C’était il y a une semaine un cambriolage raté à la Bibounia. J’avais à peine quitté le bureau que je recevais un message de Chéri pour me dire que notre appartement avait été visité, je n’en sais pas plus je te tiens au courant. Une demi-heure de métro à me demander ce qui avait bien pu être dérobé, à dresser une liste mentale de tout ce qui était dérobable chez nous. Et quelque part, au delà de la pensée désagréable d’un inconnu rodant dans l’appartement, flottait en moi l’idée qu’au fond tout cela n’avait pas vraiment d’importance comme une preuve que je n’arrive vraiment pas à m’attacher aux choses. Je ne craignais que la disparition de mon ordinateur et encore, pour une raison tout à fait pragmatique : la présence sur son disque de toutes les musiques de Manque. Je me voyais déjà devoir les recomposer en catastrophe.

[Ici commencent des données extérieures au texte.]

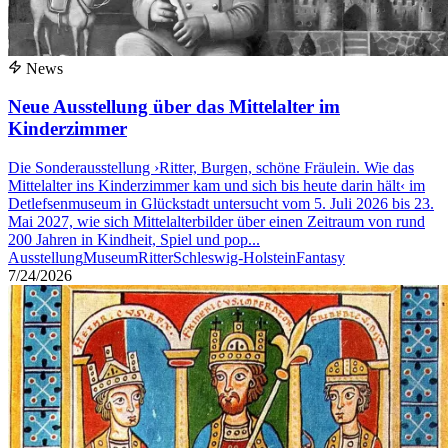
News
Neue Ausstellung über das Mittelalter im
Kinderzimmer
Die Sonderausstellung ›Ritter, Burgen, schöne Fräulein. Wie das
Mittelalter ins Kinderzimmer kam und sich bis heute darin hält‹ im
Detlefsenmuseum in Glückstadt untersucht vom 5. Juli 2026 bis 23.
Mai 2027, wie sich Mittelalterbilder über einen Zeitraum von rund
200 Jahren in Kindheit, Spiel und pop...
Ausstellung
Museum
Ritter
Schleswig-Holstein
Fantasy
7/24/2026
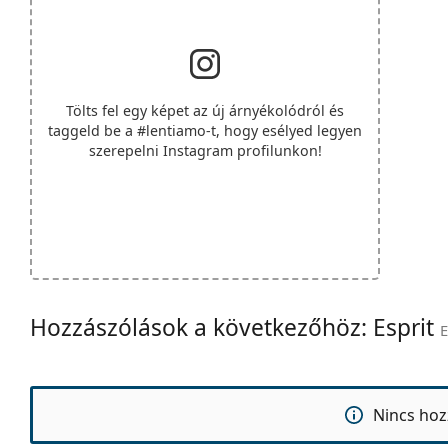
Tölts fel egy képet az új árnyékolódról és
taggeld be a
#lentiamo
-t, hogy esélyed legyen
szerepelni Instagram profilunkon!
Hozzászólások a következőhöz: Esprit
E
Nincs hoz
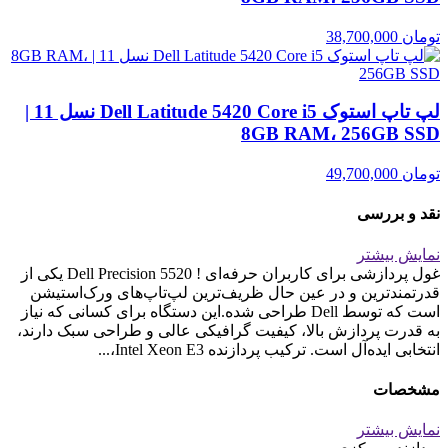
تومان
38,700,000
لپ تاپ استوک Dell Latitude 5420 Core i5 نسل 11 |
8GB RAM، 256GB SSD
تومان
49,700,000
نقد و بررسی
نمایش بیشتر
غول پردازشی برای کاربران حرفه‌ای ! Dell Precision 5520 یکی از
قدرتمندترین و در عین حال ظریف‌ترین لپ‌تاپ‌های ورک‌استیشن
است که توسط Dell طراحی شده.این دستگاه برای کسانی که نیاز
به قدرت پردازش بالا، کیفیت گرافیکی عالی و طراحی سبک دارند،
انتخابی ایده‌آل است. ترکیب پردازنده Intel Xeon E3،...
مشخصات
نمایش بیشتر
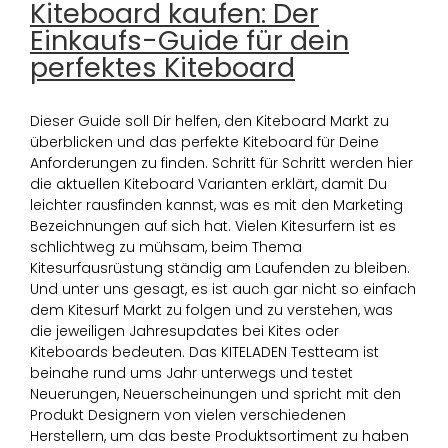
Kiteboard kaufen: Der
Einkaufs-Guide für dein
perfektes Kiteboard
Dieser Guide soll Dir helfen, den Kiteboard Markt zu
überblicken und das perfekte Kiteboard für Deine
Anforderungen zu finden. Schritt für Schritt werden hier
die aktuellen Kiteboard Varianten erklärt, damit Du
leichter rausfinden kannst, was es mit den Marketing
Bezeichnungen auf sich hat. Vielen Kitesurfern ist es
schlichtweg zu mühsam, beim Thema
Kitesurfausrüstung ständig am Laufenden zu bleiben.
Und unter uns gesagt, es ist auch gar nicht so einfach
dem Kitesurf Markt zu folgen und zu verstehen, was
die jeweiligen Jahresupdates bei Kites oder
Kiteboards bedeuten. Das KITELADEN Testteam ist
beinahe rund ums Jahr unterwegs und testet
Neuerungen, Neuerscheinungen und spricht mit den
Produkt Designern von vielen verschiedenen
Herstellern, um das beste Produktsortiment zu haben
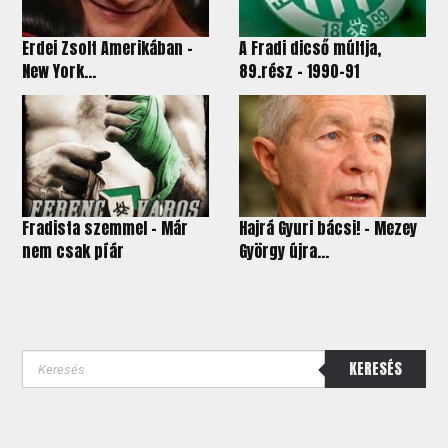
Erdei Zsolt Amerikában –
A Fradi dicső múltja,
New York...
89.rész – 1990-91
Fradista szemmel - Már
Hajrá Gyuri bácsi! - Mezey
nem csak píár
György újra...
KERESÉS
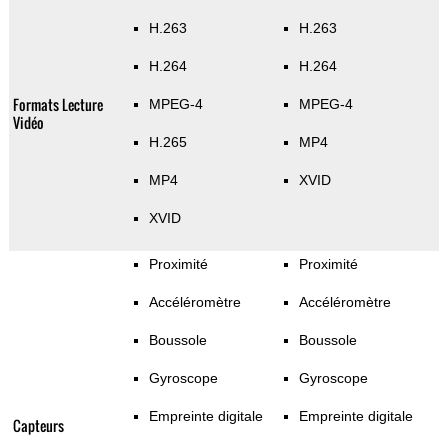
H.263
H.263
H.264
H.264
Formats Lecture
MPEG-4
MPEG-4
Vidéo
H.265
MP4
MP4
XVID
XVID
Proximité
Proximité
Accéléromètre
Accéléromètre
Boussole
Boussole
Gyroscope
Gyroscope
Empreinte digitale
Empreinte digitale
Capteurs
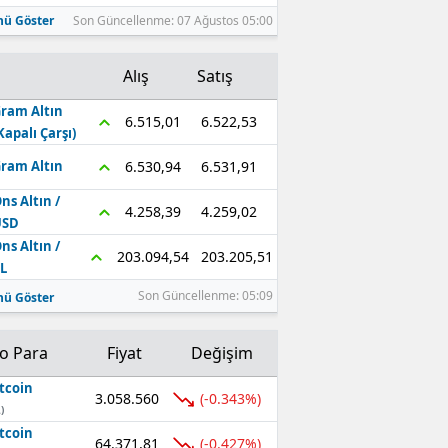
ü Göster
Son Güncellenme: 07 Ağustos 05:00
Alış
Satış
ram Altın
6.522,53
6.515,01
Kapalı Çarşı)
6.531,91
6.530,94
ram Altın
ns Altın /
4.259,02
4.258,39
USD
ns Altın /
203.205,51
203.094,54
L
Son Güncellenme: 05:09
ü Göster
to Para
Fiyat
Değişim
tcoin
3.058.560
(-0.343%)
)
tcoin
64.371,81
(-0.427%)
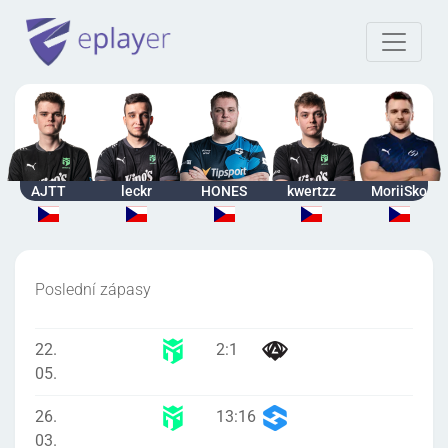
AJTT
leckr
HONES
kwertzz
MoriiSko
Poslední zápasy
22.
2
:
1
05.
26.
13
:
16
03.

Au final, plus de peur que de mal, mais je me suis étonné du peu d’importance que je donnais aux objets que Chéri et moi avons pu accumulés ensemble depuis notre emménagement. Et je me suis rappelé de ce post aux commentaires amusants et dans lequel je disais que je n’avais plus de “chez moi” depuis longtemps et que je cherchais l’endroit où poser enfin mes valises. Je réalise aujourd’hui que je voyage dans la vie avec des bagages remplis de vent, de souvenirs, de pensées, de sentiments. Je ne transporte rien de tangible, aucune photo à accrocher aux murs, aucun objet précieux au sens propre ou au sens figuré, rien à quoi je tiendrais plus que tout. Un incendie pourrait tout emporter que cela ne m’affecterait pas plus que ça. Je serais probablement ennuyé mais là encore pour des raisons probablement pratiques.
Et j’ai compris alors que ce n’était pas mes valises mais mon cœur que j’avais tant envie de poser. Venise n’est pas en Italie / Venise c’est chez n’importe qui / Fais-lui l’amour dans un grenier / Et foutez-vous des gondoliers / Venise n’est pas là où tu crois / Venise aujourd’hui c’est chez toi / C’est où tu vas, c’est où tu veux /C’est l’endroit où tu es heureux. Et si je suis soulagé quand je rentre à l’appartement, ce n’est pas de retrouver le confort qui me permettrait d’oublier la journée mais de savoir que je vais y rejoindre Chéri, que c’est là notre point de rendez-vous et qu’auprès de lui je suis chez moi, cambriolage raté ou pas.
J’aime beaucoup cet article. Se sentir libre de tous ces trucs qu’on accumule pour les remplacer par la relation que l’on peut avoir avec quelqu’un, c’est se libérer de beaucoup de tracas. C’est évidement facile à dire quand on sait que quoi qu’il arrive, on a les moyens matériels de les remplacer et que les perdre ne signifie pas perdre le confort qu’ils apportent (parfois). Je crois que dans le passé, tu avais écrit un post expliquant t’être fait à l’idée que tu étais quantité négligeable dans ce monde et qu’à partir de là tu y avais trouvé un certain bonheur, puisqu’une certaine insouciance. Je ne peux m’empêcher de rapprocher ces deux billets. Ne pas s’attacher aux objets en tant que tels, se dire qu’ils ne nous survivrons pas plus que nous leurs survivrons, c’est le premier pas vers la sérénité de l’insouciance?
Tu as tellement raison : “Auprès de lui je suis chez moi”. Ta dernière phrase m’a bouleversé, sûrement par le vide qu’elle me renvoie.
Elle est magnifique cette dernière phrase, en effet
C’est beau d’être rempli à l’intérieur comme tu l’es. Tes valises sont toujours posées puisque tu les portes en toi.